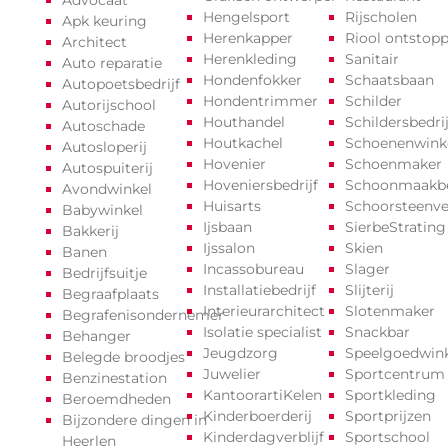
Hengelsport
Rijscholen
Apk keuring
Herenkapper
Riool ontstop
Architect
Herenkleding
Sanitair
Auto reparatie
Hondenfokker
Schaatsbaan
Autopoetsbedrijf
Hondentrimmer
Schilder
Autorijschool
Houthandel
Schildersbedrij
Autoschade
Houtkachel
Schoenenwink
Autosloperij
Hovenier
Schoenmaker
Autospuiterij
Hoveniersbedrijf
Schoonmaakbe
Avondwinkel
Huisarts
Schoorsteenv
Babywinkel
Ijsbaan
SierbeStrating
Bakkerij
Ijssalon
Skien
Banen
Incassobureau
Slager
Bedrijfsuitje
Installatiebedrijf
Slijterij
Begraafplaats
Interieurarchitect
Slotenmaker
Begrafenisondernemer
Isolatie specialist
Snackbar
Behanger
Jeugdzorg
Speelgoedwink
Belegde broodjes
Juwelier
Sportcentrum
Benzinestation
KantoorartiKelen
Sportkleding
Beroemdheden
Kinderboerderij
Sportprijzen
Bijzondere dingen in
Kinderdagverblijf
Sportschool
Heerlen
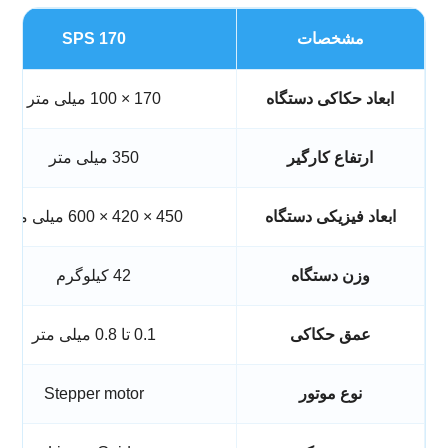
مشخصات
SPS 170
ابعاد حکاکی دستگاه
170 × 100 میلی متر
ارتفاع کارگیر
350 میلی متر
ابعاد فیزیکی دستگاه
450 × 420 × 600 میلی متر
وزن دستگاه
42 کیلوگرم
عمق حکاکی
0.1 تا 0.8 میلی متر
نوع موتور
Stepper motor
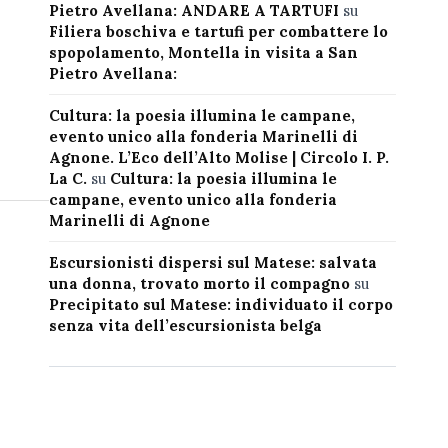
Pietro Avellana: ANDARE A TARTUFI
su
Filiera boschiva e tartufi per combattere lo
spopolamento, Montella in visita a San
Pietro Avellana:
Cultura: la poesia illumina le campane,
evento unico alla fonderia Marinelli di
Agnone. L’Eco dell’Alto Molise | Circolo I. P.
La C.
su
Cultura: la poesia illumina le
campane, evento unico alla fonderia
Marinelli di Agnone
Escursionisti dispersi sul Matese: salvata
una donna, trovato morto il compagno
su
Precipitato sul Matese: individuato il corpo
senza vita dell’escursionista belga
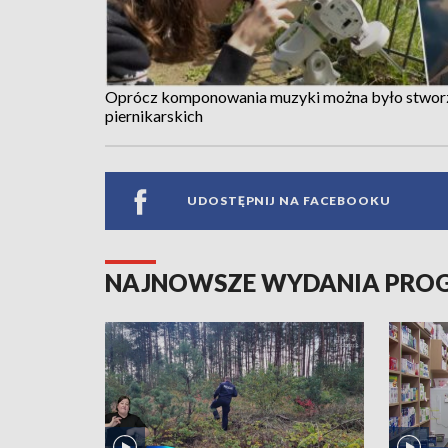
Oprócz komponowania muzyki można było stworzyć
piernikarskich
UDOSTĘPNIJ NA FACEBOOKU
NAJNOWSZE WYDANIA PR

■ EXERCISE DETAILS
Filtering the entries above by the word "dell", copy each line that matches.

■ TASK RESPONSE
Agnone. L’Eco dell’Alto Molise | Circolo I. P.
senza vita dell’escursionista belga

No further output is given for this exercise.